The Toronto Maple Leafs are spiraling down the Eastern Conference standings with only two wins in their past 10 games.
The team is in desperate need of a shake-up but don’t have many desirable assets they could trade in order to turn around the recent struggles. However, one move they could make is to attempt to package Nazem Kadri in a deal to upgrade at center.
Moving Kadri would be a delicate situation as the return would have to be an obvious upgrade, but general manager David Nonis wouldn’t be doing his job if he wasn’t considering all possibilities. Kadri has recorded 21 points in 29 games, but 13 of those points came in October as he’s only tallied eight points since Halloween.
Given that the Maple Leafs have been without Tyler Bozak and Dave Bolland for basically the past month and a half, this was supposed to be Kadri’s time to prove he’s a legitimate cornerstone of Toronto’s future. Unfortunately, Kadri has failed to rise to the occasion despite demanding a contract that would pay him $6 million per season in the summer before settling on a two-year $5.8 million deal.
With only eight points during the time the Maple Leafs have desperately needed their centers to step up given the injuries, it’s arguable Kadri hasn’t even lived up to the $2.9 million he’s making this year let alone the $6 million he thought he was worth.
The problem with Kadri is he’s a one-dimensional scorer, and if he’s not putting up points then he’s not really helping his team. Bozak and Bolland can help the team in multiple ways whether it’s with their defense or offense, and although they don’t have nearly the type of offensive talent as Kadri does they can still impact a game without finding the back of the net.
Unfortunately, Kadri is proving to be a cocky player who has all the offensive talent in the world while being incapable of playing defense. Basically, he’s turning into Mike Ribeiro 2.0, and no team has ever won with Ribeiro and no team ever will with his one-dimensional game.
Kadri has already proven he can’t play with Toronto’s best player, Phil Kessel, because both need the puck to succeed. Bozak works so well with Kessel because he understands his limitations offensively and chooses to play through Kessel as opposed to trying to be the hero himself. When Kadri plays with Kessel, he often tries to dangle the defense all on his own and loses the puck at the opposition’s blue-line before Kessel has even had an opportunity to have it on his own stick.
Losing the puck at the opposition’s blue-line is a habit Kadri has had since he entered the league, and he still hasn’t learned how to reduce the problematic turnovers.
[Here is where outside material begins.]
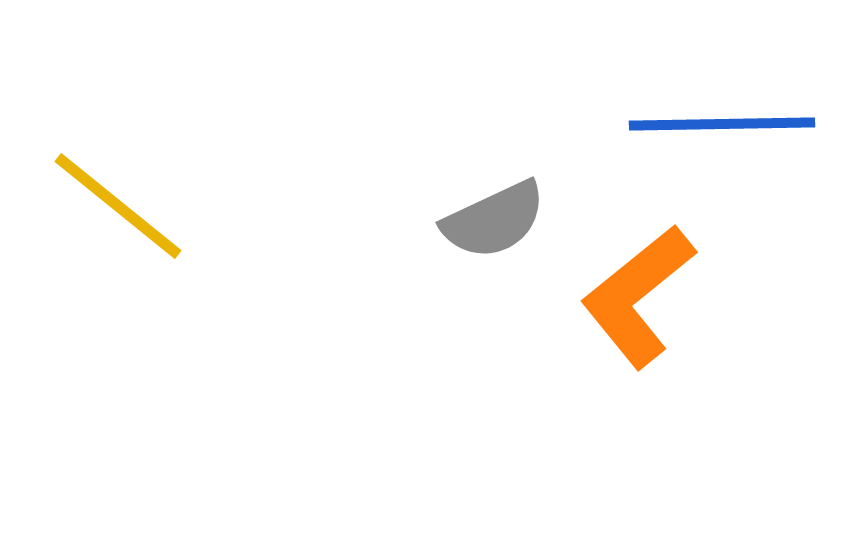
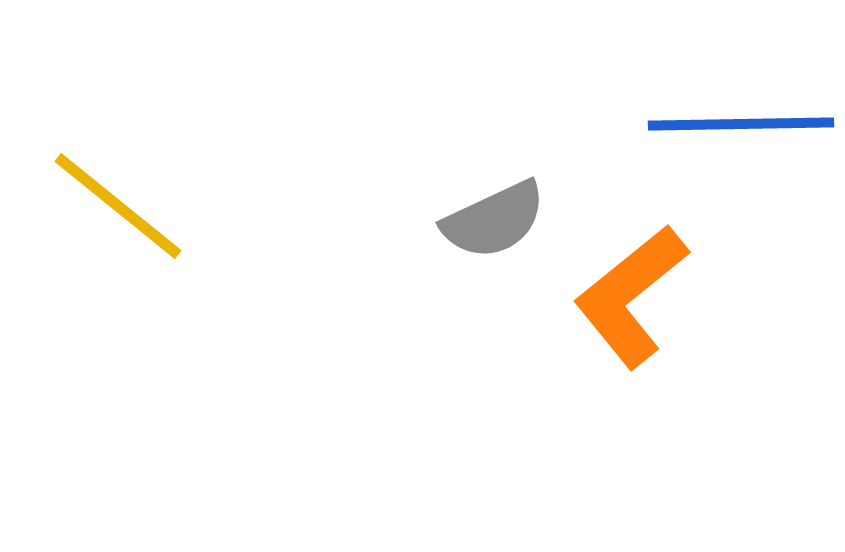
blue line: moved 19 px right
orange L-shape: moved 7 px left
At 23-years-old it’s puzzling how much longer it’ll take Kadri before it sinks in he can’t turn the puck over trying to out deke everybody.
It’s unclear what kind of return a package with Kadri being the main feature could get the Maple Leafs on the trade market. However, given his young age and obvious talent there’s no question somebody would find him attractive. Any deal would have to result in a player Toronto could have on their roster for at least the next five years for the trade to make sense. That way, when Kadri records his Ribeiro-like seasons of 60 points the Maple Leafs can still be happy with what they got back in return for trading the player they drafted seventh overall in 2009.
The sample size might be small, but it’s also been enough to prove Kadri isn’t the type of player teams have success with in the playoffs. Prone to turnovers and brain cramps along with no defensive skills, the Maple Leafs will be better off to try and upgrade via trade before the rest of the league figures out just how one-dimensional Kadri truly is. Yes, he’s still young enough to evolve into more of a two-way player, but his trade value will never be higher than it is right now. Toronto can’t miss out an opportunity to move one of their most valuable assets while it’s still valuable.